They do like to threaten us with snow, don’t they? OMG HUUUUUUUUUUGE storms are coming! Snow everywhere! We’re going to drown in it, stay inside and hope your building has snow salt so you can get out! And when it finally comes… nothing. A few flakes that disappear into the pavement and melt before they can stick. But you still get the cold. Hot chocolate and tea are two of my favorite things, but I’m ready for not-cold.
So to distract myself, and for your distraction, have some cultural things.
Hassan Hajjaj – “Kesh Angels”
Showing it’s last week at the Taymore Grahne Gallery in Tribeca. Hassan Hajjaj moved to the UK as a 12 year old boy from Morocco, where he did a bit of everything before setting his sights on art; now this New York debut of his work is a portrayal of Moroccan street culture and biker women. In vivid colors or start black-and-white, he plays with fashion-shoot techniques and studio photography; uses consumer goods and captures photos of women in traditional veils on motorcycles to subvert stereotypes. This is a gorgeous exhibition of traditionally-clad women standing before historic places or by hastily thrown together sets; confidently modern and young. Everybody should see it for another perspective of Arab culture; of which the West persists in knowing very little.

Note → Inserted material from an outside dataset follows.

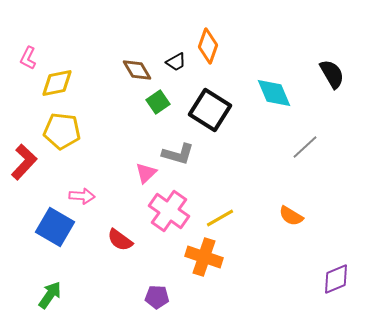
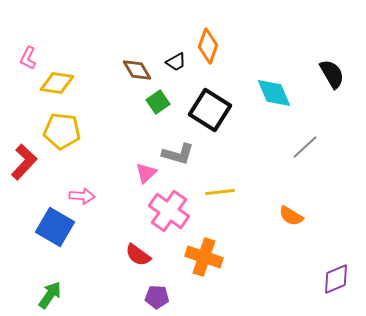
yellow diamond: rotated 20 degrees clockwise
yellow line: moved 26 px up; rotated 24 degrees clockwise
red semicircle: moved 18 px right, 15 px down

Museum at FIT – “Beyond Rebellion: Fashioning the Biker Jacket”
Not many people are privy to the knowledge that FIT (Fashion Institute of Technology) has a museum; because it’s just a school for fashion, right? But fashion says as much about our past as it does our present trends, and plays a big part in society whether we like it or not. The newest exhibit, set to open tomorrow and to run through April, is organized by FIT grad students. The biker jacket was once a symbol of the ultimate rebellion – a garment that was meant to be practical protection for open-air motorcycle riding was used as a symbol of violence, disrespect of authority, and drifters. It quickly became something much, much more, attracting attention from fashion designers and becoming just another fashionable thing. This exhibition will follow the progress from functional to fashionable, from rebellious to trendy, and it’s all going to be pretty cool.
Read a Damn Book: The Race Underground, by Doug Most.
Let’s face it, the New York City subway is pretty amazing engineering-wise – for all that we take it as a commuting annoyance that never comes ‘on-time’, and constantly hikes fares on riders because the MTA doesn’t know how to run on a budget and maintain the system so that it doesn’t NEED the damn repairs and track changes every other day. (What, I’m not bitter. Not at all.) Before we ever had a subway, of course, New York barely existed above thirty-fourth street and people laughed at the very idea (in terror, for the most part). Who’d ever put people underground? Only the dead and the demonic lived underground! But some men of their day were father-sighted than that and knew it was the only way. Doug Most examines those minds that DID think you could put people underground, could move them by the hundreds and unclog the streets above, and shares the story of how the subway that we know today came to be.